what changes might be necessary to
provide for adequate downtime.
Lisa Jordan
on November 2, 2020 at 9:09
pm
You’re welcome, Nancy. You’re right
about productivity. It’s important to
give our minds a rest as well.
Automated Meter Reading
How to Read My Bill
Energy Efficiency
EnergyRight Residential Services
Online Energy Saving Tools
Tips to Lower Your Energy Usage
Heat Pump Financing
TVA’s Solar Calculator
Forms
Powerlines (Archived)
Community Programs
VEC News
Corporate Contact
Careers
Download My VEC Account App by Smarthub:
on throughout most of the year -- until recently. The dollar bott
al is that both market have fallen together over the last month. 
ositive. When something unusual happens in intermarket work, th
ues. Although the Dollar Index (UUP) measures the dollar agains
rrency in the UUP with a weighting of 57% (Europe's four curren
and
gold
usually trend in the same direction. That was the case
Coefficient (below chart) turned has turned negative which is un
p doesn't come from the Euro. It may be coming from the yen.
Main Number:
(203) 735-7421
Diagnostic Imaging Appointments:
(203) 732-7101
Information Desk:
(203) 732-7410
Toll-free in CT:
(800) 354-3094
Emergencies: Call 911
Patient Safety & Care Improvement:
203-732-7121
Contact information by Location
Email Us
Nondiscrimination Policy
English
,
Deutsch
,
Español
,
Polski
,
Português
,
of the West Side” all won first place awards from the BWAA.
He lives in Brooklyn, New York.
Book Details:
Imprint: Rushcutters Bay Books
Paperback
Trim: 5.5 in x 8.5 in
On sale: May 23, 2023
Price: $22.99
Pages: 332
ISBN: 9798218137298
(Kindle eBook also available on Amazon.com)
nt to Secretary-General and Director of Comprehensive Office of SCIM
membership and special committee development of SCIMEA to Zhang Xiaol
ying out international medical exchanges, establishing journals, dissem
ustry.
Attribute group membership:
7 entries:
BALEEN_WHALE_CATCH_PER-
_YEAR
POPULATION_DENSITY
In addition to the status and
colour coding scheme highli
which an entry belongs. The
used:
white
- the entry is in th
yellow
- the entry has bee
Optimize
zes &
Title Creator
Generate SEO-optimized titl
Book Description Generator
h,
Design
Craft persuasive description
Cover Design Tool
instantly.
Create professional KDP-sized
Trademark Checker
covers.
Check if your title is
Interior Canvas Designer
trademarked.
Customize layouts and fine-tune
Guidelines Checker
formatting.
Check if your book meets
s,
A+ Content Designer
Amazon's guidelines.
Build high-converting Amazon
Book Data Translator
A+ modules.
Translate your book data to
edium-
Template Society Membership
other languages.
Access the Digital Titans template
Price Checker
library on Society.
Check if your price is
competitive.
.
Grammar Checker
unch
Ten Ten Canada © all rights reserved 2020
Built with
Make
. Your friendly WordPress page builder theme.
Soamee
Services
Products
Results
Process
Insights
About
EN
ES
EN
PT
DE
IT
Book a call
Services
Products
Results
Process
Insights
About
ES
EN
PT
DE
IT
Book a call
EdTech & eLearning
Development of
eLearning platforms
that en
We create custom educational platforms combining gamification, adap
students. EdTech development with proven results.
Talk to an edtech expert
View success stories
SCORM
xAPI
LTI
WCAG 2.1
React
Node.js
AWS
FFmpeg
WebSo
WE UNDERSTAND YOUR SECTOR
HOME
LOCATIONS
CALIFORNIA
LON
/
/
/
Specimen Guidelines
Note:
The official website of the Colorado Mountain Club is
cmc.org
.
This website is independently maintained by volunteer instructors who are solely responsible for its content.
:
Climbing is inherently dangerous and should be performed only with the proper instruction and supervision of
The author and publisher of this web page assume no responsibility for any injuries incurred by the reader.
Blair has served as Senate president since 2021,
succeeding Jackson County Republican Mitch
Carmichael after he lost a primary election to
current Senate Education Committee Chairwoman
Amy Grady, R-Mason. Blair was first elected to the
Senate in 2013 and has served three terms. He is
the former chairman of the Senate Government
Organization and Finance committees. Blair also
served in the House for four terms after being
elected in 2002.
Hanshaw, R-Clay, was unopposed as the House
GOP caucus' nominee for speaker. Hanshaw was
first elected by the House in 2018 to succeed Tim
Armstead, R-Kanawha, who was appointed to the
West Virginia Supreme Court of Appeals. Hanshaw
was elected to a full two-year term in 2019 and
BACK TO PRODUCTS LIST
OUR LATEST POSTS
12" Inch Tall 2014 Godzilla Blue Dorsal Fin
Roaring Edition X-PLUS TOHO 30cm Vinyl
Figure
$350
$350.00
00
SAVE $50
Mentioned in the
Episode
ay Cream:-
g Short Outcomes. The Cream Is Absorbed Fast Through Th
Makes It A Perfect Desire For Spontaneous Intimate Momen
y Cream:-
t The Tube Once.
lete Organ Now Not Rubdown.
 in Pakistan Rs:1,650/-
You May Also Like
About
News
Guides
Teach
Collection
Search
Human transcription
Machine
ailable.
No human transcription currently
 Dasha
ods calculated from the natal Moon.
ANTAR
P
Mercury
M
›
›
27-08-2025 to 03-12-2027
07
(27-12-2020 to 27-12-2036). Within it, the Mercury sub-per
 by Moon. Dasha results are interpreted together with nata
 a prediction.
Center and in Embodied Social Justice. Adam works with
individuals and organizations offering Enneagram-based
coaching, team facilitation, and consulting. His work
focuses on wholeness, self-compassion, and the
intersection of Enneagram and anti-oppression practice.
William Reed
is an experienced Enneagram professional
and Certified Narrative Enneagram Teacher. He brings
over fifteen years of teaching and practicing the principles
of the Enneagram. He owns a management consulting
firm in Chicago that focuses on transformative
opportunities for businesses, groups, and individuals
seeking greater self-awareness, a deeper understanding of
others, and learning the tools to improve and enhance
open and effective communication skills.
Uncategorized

──────────

(WHAT YOU NEED TO DO):
Select and copy every line of the listing with the word "first".

(COMPLETED EXERCISE):
of the West Side” all won first place awards from the BWAA.
Amy Grady, R-Mason. Blair was first elected to the
first elected by the House in 2018 to succeed Tim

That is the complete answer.